GIVEN INFORMATION: Begin
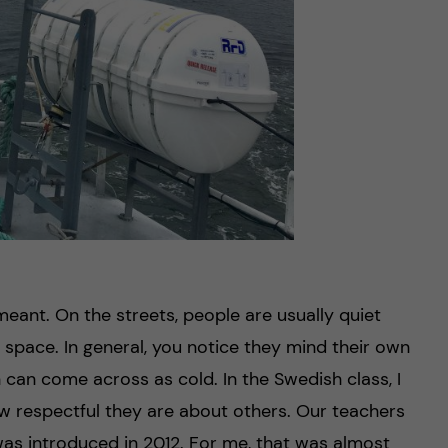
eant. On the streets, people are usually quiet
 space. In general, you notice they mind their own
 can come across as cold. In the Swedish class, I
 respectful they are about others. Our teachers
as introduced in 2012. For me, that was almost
GIVEN INFORMATION: End
GIVEN INFORMATION: Begin
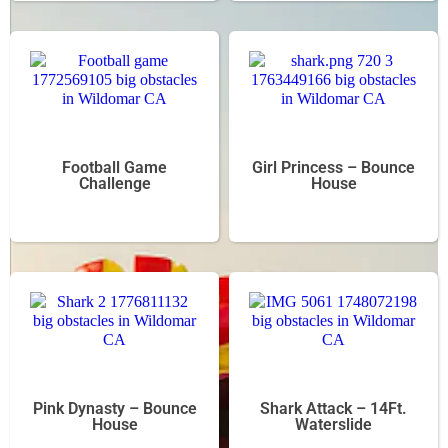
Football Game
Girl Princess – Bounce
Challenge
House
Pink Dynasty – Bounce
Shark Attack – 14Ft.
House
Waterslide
GIVEN INFORMATION: End
GIVEN INFORMATION: Begin
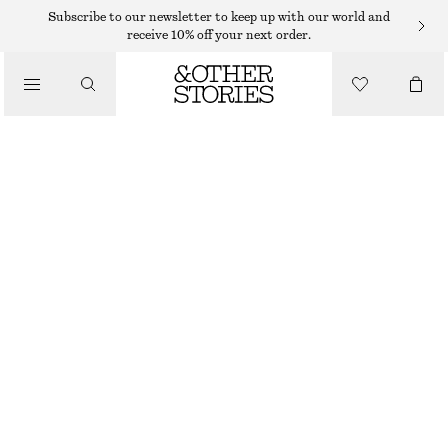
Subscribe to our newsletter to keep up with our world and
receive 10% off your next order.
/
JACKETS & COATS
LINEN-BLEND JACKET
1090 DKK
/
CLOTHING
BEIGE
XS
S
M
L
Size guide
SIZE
GIVEN INFORMATION: End
TASK REQUIREMENTS: Look above for the line holding "respectful they are" and the line holding "as introduced in". Retype both, and every line between them, word for word and nothing else.

ANSWER FOR THIS EXERCISE:
 respectful they are about others. Our teachers
as introduced in 2012. For me, that was almost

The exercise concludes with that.